Dean House 21 Pavenham Road
This page was written by Pam Hider
Pavenham Road c.1916, Dean House on right [Z1306/25/4/2]
The Historic Environment Record for Bedfordshire describes Dean House as follows:
"C18 house. Coursed limestone rubble. Old clay tile roof with stone gable coping. Symmetrical 3-window bay plan. Gable end chimney stacks. Two storeys and attics. S.W. elevation: two C20 roof lights. First floor has three C20 leaded-light casements. Ground floor two leaded casements flanking central doorway with C19 gabled, bracketed doorhood. Ground floor window heads have keystones."
As yet, the 18th and 19th century history of this house remains a mystery. The earliest mention in our records is 1910 when it was occupied by Elizabeth Mole and owned by Charles Franklin "per Mrs Mole" (DBV1/25 & map DBV3/74). Charles may have been her son, as on the 1911 Census, she is with another son William Franklin Mole aged 51, and she is described as a widow aged 78.

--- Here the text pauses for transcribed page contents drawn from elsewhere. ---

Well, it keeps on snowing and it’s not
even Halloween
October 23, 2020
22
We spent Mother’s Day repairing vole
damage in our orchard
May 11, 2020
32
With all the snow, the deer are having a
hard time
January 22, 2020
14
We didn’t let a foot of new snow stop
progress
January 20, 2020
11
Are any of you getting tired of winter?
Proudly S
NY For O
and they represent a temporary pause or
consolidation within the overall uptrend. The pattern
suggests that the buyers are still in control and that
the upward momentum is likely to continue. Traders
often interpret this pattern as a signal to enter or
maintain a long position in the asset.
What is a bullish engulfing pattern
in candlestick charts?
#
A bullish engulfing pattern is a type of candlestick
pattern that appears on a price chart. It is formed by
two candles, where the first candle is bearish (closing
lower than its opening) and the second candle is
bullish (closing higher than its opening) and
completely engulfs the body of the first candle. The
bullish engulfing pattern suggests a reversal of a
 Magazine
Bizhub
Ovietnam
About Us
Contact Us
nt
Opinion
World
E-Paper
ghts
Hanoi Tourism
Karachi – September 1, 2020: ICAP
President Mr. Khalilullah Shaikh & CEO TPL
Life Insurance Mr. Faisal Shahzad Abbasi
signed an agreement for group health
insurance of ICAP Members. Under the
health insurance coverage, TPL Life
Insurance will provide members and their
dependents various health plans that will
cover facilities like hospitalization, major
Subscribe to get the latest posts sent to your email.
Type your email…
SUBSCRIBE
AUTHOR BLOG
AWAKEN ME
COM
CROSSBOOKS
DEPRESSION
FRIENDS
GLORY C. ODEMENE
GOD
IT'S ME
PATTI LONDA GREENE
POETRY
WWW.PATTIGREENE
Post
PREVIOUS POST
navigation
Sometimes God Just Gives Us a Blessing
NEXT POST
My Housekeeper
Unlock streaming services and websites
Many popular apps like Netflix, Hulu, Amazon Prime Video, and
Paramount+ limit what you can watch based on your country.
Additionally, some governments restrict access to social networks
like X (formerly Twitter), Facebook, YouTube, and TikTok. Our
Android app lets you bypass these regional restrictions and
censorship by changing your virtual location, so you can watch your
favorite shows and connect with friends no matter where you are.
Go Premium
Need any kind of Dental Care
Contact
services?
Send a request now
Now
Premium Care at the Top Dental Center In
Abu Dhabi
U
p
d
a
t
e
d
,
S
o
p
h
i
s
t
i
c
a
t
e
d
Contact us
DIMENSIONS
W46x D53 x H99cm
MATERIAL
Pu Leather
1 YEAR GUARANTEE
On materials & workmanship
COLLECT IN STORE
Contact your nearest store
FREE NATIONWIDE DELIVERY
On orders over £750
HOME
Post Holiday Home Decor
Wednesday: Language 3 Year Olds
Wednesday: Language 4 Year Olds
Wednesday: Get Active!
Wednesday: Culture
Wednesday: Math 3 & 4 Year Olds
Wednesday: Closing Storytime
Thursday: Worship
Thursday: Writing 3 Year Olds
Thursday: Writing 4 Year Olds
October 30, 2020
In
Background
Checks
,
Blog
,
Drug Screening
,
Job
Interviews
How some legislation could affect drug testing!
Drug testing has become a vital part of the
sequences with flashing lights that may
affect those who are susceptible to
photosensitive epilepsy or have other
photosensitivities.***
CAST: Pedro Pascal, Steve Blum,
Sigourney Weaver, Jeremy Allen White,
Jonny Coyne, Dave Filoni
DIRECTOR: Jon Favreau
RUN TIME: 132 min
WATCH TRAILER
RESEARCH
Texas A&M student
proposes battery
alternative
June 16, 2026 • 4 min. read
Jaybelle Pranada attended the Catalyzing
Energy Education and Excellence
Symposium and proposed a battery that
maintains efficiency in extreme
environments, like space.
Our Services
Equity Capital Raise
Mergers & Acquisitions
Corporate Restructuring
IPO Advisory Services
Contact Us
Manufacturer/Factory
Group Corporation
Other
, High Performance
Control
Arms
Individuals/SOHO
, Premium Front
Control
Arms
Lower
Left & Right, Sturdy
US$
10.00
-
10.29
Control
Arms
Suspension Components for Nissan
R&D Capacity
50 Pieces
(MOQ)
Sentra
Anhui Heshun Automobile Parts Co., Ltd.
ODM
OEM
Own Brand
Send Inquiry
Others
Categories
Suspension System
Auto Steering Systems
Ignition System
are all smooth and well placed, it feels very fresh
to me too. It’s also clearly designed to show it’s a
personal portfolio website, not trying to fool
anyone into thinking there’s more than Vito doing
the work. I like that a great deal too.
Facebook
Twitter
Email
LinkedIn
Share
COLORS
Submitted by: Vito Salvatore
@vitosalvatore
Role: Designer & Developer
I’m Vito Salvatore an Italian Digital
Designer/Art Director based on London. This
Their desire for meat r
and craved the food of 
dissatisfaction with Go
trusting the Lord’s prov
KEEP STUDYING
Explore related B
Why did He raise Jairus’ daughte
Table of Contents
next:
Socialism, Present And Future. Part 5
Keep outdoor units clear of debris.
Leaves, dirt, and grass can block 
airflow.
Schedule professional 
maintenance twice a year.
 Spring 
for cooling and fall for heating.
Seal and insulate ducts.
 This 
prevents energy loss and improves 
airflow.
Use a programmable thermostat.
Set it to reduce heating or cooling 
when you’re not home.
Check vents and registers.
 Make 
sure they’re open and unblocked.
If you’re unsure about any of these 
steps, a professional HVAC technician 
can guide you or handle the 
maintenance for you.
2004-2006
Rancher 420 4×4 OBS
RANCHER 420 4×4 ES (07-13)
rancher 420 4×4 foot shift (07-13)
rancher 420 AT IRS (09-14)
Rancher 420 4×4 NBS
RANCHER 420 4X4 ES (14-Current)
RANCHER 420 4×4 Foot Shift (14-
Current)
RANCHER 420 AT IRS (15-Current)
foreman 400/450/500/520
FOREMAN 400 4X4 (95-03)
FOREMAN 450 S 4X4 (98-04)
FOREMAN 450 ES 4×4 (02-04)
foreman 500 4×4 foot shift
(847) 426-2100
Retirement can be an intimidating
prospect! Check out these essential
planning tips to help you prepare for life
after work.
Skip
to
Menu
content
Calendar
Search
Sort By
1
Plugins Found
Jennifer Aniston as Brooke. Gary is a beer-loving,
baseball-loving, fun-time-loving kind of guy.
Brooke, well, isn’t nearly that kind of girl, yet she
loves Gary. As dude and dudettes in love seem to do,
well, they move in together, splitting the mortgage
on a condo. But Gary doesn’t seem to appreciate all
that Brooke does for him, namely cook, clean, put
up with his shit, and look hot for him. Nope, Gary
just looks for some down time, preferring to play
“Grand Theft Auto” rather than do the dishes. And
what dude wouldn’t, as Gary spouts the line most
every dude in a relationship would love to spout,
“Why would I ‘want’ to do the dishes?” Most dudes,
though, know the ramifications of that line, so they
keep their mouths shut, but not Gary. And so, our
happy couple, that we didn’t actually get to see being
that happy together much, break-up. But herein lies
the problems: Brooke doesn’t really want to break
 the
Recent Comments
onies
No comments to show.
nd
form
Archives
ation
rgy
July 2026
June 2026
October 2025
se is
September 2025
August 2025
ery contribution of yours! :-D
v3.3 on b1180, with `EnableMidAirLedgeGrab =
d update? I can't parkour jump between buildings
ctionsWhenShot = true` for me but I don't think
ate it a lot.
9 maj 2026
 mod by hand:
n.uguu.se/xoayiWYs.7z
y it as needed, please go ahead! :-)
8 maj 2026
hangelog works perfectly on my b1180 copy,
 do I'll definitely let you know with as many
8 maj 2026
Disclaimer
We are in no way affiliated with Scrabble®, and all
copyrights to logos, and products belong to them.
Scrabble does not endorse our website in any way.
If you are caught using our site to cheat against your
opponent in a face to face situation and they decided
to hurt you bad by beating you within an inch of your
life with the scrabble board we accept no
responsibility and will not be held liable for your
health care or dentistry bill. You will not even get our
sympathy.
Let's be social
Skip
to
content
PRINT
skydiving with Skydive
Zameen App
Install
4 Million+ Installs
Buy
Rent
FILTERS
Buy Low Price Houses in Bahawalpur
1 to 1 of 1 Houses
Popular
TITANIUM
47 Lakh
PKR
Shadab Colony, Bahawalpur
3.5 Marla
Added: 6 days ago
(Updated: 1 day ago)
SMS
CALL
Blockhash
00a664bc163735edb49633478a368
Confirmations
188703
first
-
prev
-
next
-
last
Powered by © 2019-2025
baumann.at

The next mention is in 1927 when property in Carlton was valued under the Rating and Valuation Act 1925 (DV1/C218). Every piece of land and building in the country had to be valued to determine the rates to be paid upon it. The interior was described as follows:
2 reception rooms, kitchen & scullery, stairs to 2 bedrooms & bathroom - the Valuer had written "old but has bath". On the second floor were 2 small attics. The Valuer had also written "new windows going in" to the property and "On Road. Attractive. Cottage at Rear". He also noted a barn. Outside was described as having an open hovel as small garage and 2 derelict pig sties (a hovel could mean a shed, usually for animals) and was "Apparently not to be judged by outside appearance. Situation not very nice. Cottage at rear". The Valuer described the outside as "good". The cottage at the rear had a living room and kitchen and stairs to 2 bedrooms. It was listed as "Poor". The Valuer described it as "Awful". At the time of this valuation, the owner was Mrs.E.P.Davis; the occupier of the house was B.Davis and the tenant of the cottage was A.T.Moye. B.Davis was still there in 1934 but now with his wife, Hilda Davis. 1935 marked the first mention of the name "Deane Cottage".
From 1936 - 1952 the house was owned and occupied by the Harper family and also operated as a retirement home, with 5 clients in 1936 and 9 clients in 1937 and was now named "Deane House" (Electoral Rolls).
In 1952, the house was bought then sold (in 1958) by Mrs.Constance Garner. The sales particulars (Z938/6/11/5) included the following description: "Charming old stone/tile house of great character, retaining many of its original features, metal windows and latches, exposed beams, old fireplaces, etc. and in excellent condition. South-west aspect, and all rooms have sunshine". Detailed descriptions of the interior show how the house had been modernised over the years and was wired for electricity. It was also connected to all main services. A further description tells us that "The house forms part of a 2 acre property, which includes a 3 bedroom cottage at the rear, and field in which are 2 green-houses and various poultry buildings." The cottage at the rear had always been occupied by tenants until this time (1950s) when the tenant purchased it along with the field and it became known as Dean House Cottage (later being known simply as 21a Pavenham Road).
From 1961 - 72, the Denson family owned the house and from 1973 - c.2000, the Darlington family were the owners. It is thanks to Mr.B Darlington that we have a charming postscript to this page. In 1998, Carlton & Chellington History Society was proposing a talk on the history of these two villages and members were asked what they knew of the history of their homes. Mr. Darlington wrote "Dene House 21 Pavenham Road partly built from the Dutch Owners of Woollen Boat following the banning of Woollen Imports to protect our own sheep farmers. Apparently these Dutch Boars used to sail up the Ouse as far as Bedford. The floors of house are made with timbers from Ships deck. Brook Darling. March 98". The banning of imported wool was made by a Sovereign Edict in the 18th century.